Element List Amount Percentage of the capital (%)
Profit (Losses) Resulting From The Change In Investment Propertie’s Fair Value
All figures are in (Actual) Saudi Arabia, Riyals

 

Element List Explanation
The reason of the increase (decrease) in the sales/ revenues during the current quarter compared to the same quarter of the last year is The increase in revenue during the current quarter by 15% compared to the same quarter of the previous year is mainly due to the increase in the number of students enrolled in the company’s schools by 10% from 31.9 thousand students in the same quarter of the previous year to 35.1 thousand students during the current quarter. 

 

It is worth noting that, the revenue recognized for the current quarter of this year was calculated based on 90 days out of the total 314 days of the 2025/2026 academic year, compared to the same quarter of the previous year, which was calculated based on 90 days out of the total 321 days of the 2024/2025 academic year.
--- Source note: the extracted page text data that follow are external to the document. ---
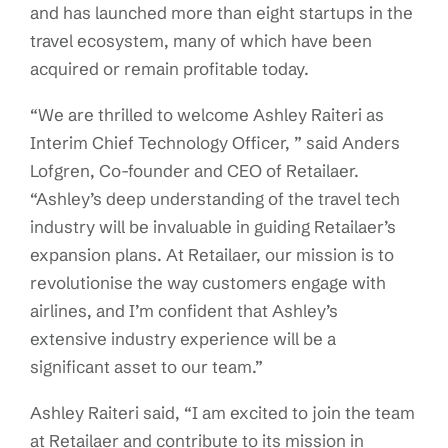
and has launched more than eight startups in the
travel ecosystem, many of which have been
acquired or remain profitable today.
“We are thrilled to welcome Ashley Raiteri as
Interim Chief Technology Officer, ” said Anders
Lofgren, Co-founder and CEO of Retailaer.
“Ashley’s deep understanding of the travel tech
industry will be invaluable in guiding Retailaer’s
expansion plans. At Retailaer, our mission is to
revolutionise the way customers engage with
airlines, and I’m confident that Ashley’s
extensive industry experience will be a
significant asset to our team.”
Ashley Raiteri said, “I am excited to join the team
at Retailaer and contribute to its mission in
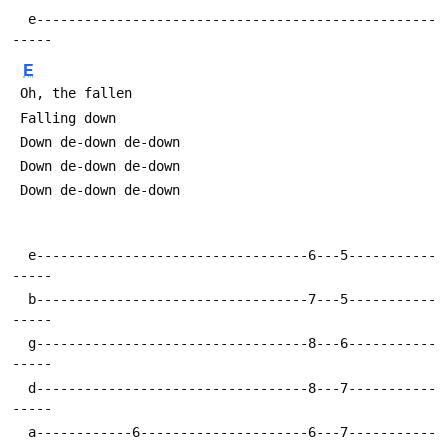
  e--------------------------------------------------
E
  e----------------------------------6---5-----------
  b----------------------------------7---5-----------
  g----------------------------------8---6-----------
  d----------------------------------8---7-----------
  a------------6---------------------6---7-----------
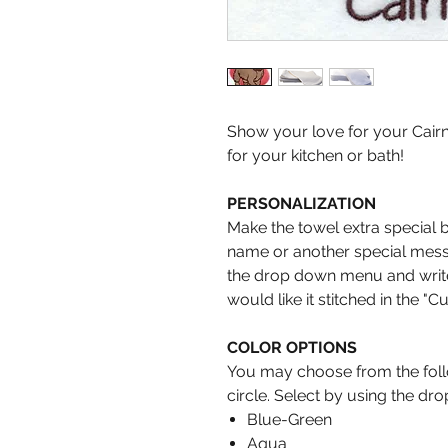
Show your love for your Cairn
for your kitchen or bath!
PERSONALIZATION
Make the towel extra special 
name or another special messa
the drop down menu and write 
would like it stitched in the "C
COLOR OPTIONS
You may choose from the follo
circle. Select by using the d
Blue-Green
Aqua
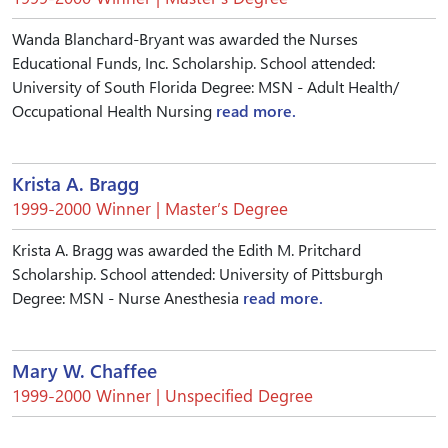
Wanda Blanchard-Bryant was awarded the Nurses
Educational Funds, Inc. Scholarship. School attended:
University of South Florida Degree: MSN - Adult Health/
Occupational Health Nursing
read more.
Krista A. Bragg
1999-2000 Winner | Master’s Degree
Krista A. Bragg was awarded the Edith M. Pritchard
Scholarship. School attended: University of Pittsburgh
Degree: MSN - Nurse Anesthesia
read more.
Mary W. Chaffee
1999-2000 Winner | Unspecified Degree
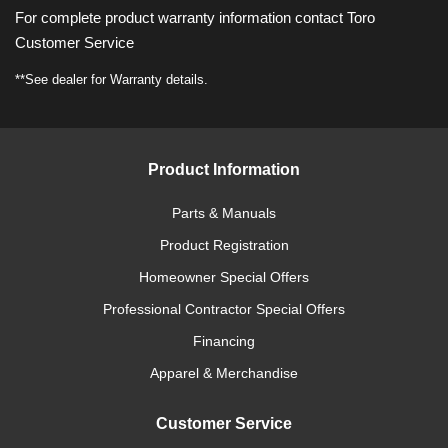
For complete product warranty information contact Toro
Customer Service
**See dealer for Warranty details.
Product Information
Parts & Manuals
Product Registration
Homeowner Special Offers
Professional Contractor Special Offers
Financing
Apparel & Merchandise
Customer Service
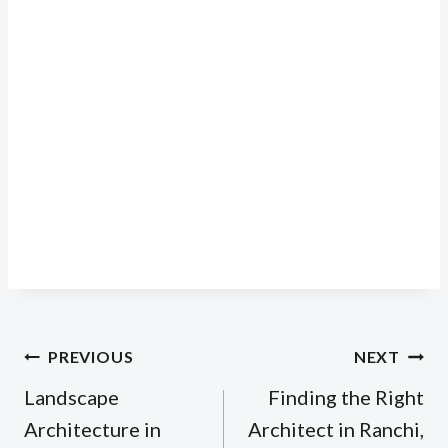
Post
PREVIOUS
NEXT
navigation
Landscape
Finding the Right
Architecture in
Architect in Ranchi,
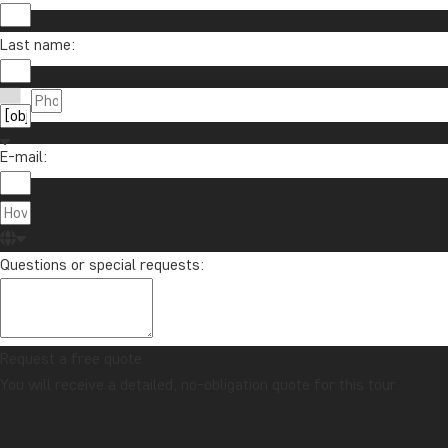
Last name:
E-mail:
Questions or special requests:
Request a free quote
You will receive a detailed, no-obligation quote for this tour.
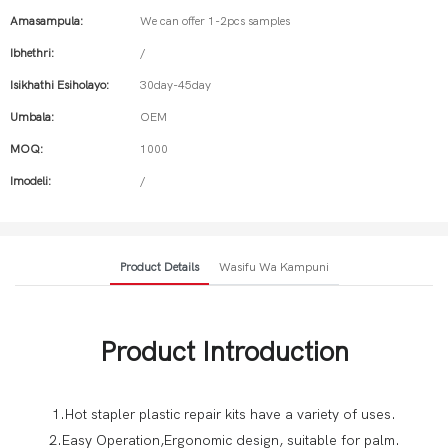
Amasampula:
We can offer 1-2pcs samples
Ibhethri:
/
Isikhathi Esiholayo:
30day-45day
Umbala:
OEM
MOQ:
1000
Imodeli:
/
Product Details
Wasifu Wa Kampuni
Product Introduction
1.Hot stapler plastic repair kits have a variety of uses.
2.Easy Operation,Ergonomic design, suitable for palm.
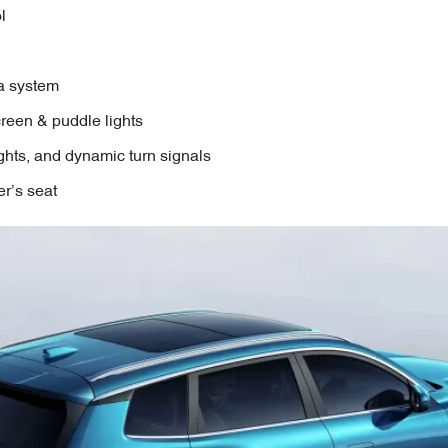
l
a system
reen & puddle lights
ights, and dynamic turn signals
r’s seat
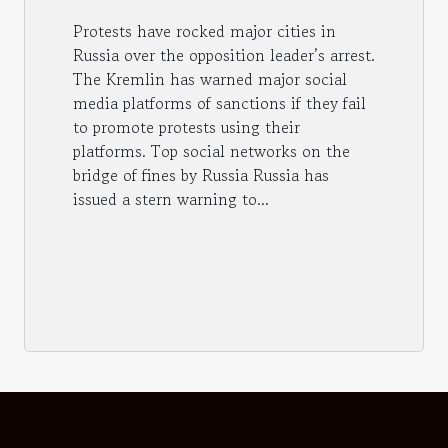
Protests have rocked major cities in
Russia over the opposition leader’s arrest.
The Kremlin has warned major social
media platforms of sanctions if they fail
to promote protests using their
platforms. Top social networks on the
bridge of fines by Russia Russia has
issued a stern warning to...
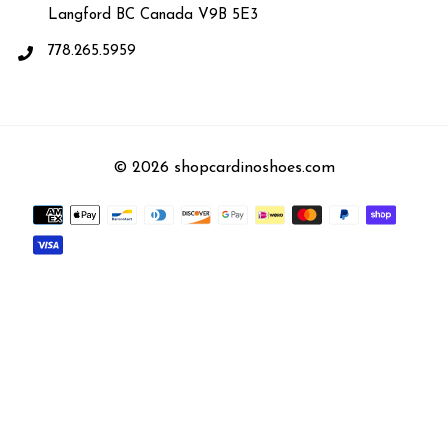
Langford BC Canada V9B 5E3
778.265.5959
© 2026 shopcardinoshoes.com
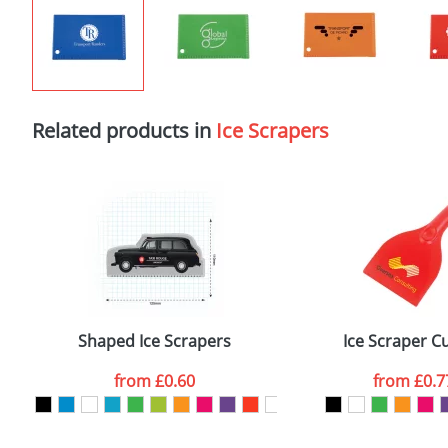
Related products in
Ice Scrapers
Shaped Ice Scrapers
Ice Scraper C
from
£0.60
from
£0.7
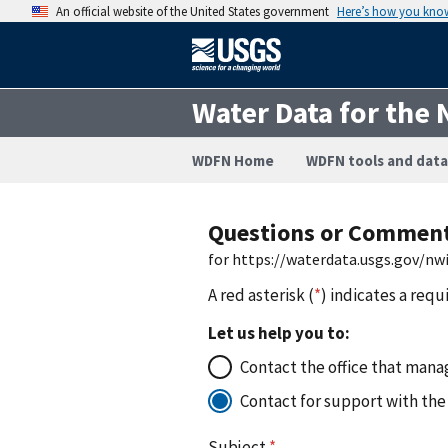
An official website of the United States government
Here’s how you kno
Water Data for the 
WDFN Home
WDFN tools and data
Questions or Commen
for https://waterdata.usgs.gov/n
A red asterisk (
*
) indicates a requ
Let us help you to:
Contact the office that manag
Contact for support with the
Subject
*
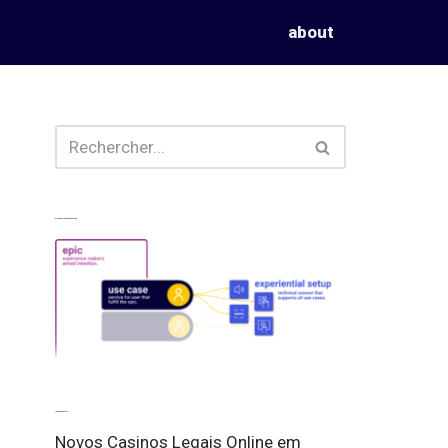
about
Experiences from our perspective
Latest experiences
Novos Casinos Legais Online em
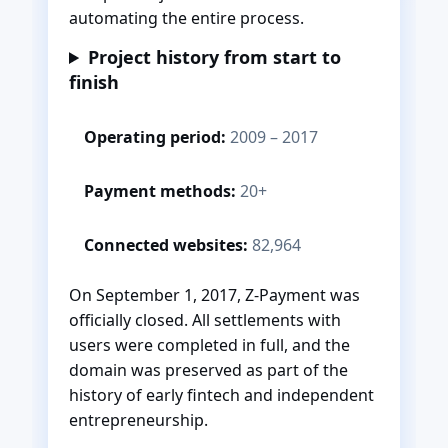
automating the entire process.
Project history from start to
finish
Operating period:
2009 – 2017
Payment methods:
20+
Connected websites:
82,964
On September 1, 2017, Z-Payment was
officially closed. All settlements with
users were completed in full, and the
domain was preserved as part of the
history of early fintech and independent
entrepreneurship.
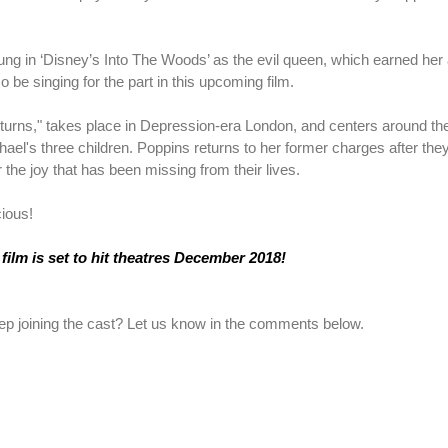
ng in ‘Disney’s Into The Woods’ as the evil queen, which earned her 
o be singing for the part in this upcoming film.
urns," takes place in Depression-era London, and centers around th
l's three children. Poppins returns to her former charges after they
the joy that has been missing from their lives.
cious!
film is set to hit theatres December 2018!
ep joining the cast? Let us know in the comments below.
The reason of the increase (decrease) in the net profit during the current quarter compared to the same quarter of the last year is The increase in net profit during the current quarter by 18% compared to the same quarter of the previous year is due to the growth in revenue for the current quarter by 15% compared to the same quarter of the previous year. 

 

Financing costs also increased during the current quarter compared to the same quarter of the previous year. The increase was driven by borrowings used to finance part of the purchase cost of Al-Rabie District land in Riyadh and North Obhur District land in Jeddah, in addition to the impact of the land lease contract related to Dhahrat Laban project in progress in Riyadh.

 

It is worth noting that, the revenue recognized for the current quarter of this year was calculated based on 90 days out of the total 314 days of the 2025/2026 academic year, compared to the same quarter of the previous year, which was calculated based on 90 days out of the total 321 days of the 2024/2025 academic year, which positively impacted the growth rate of net profit for the current quarter.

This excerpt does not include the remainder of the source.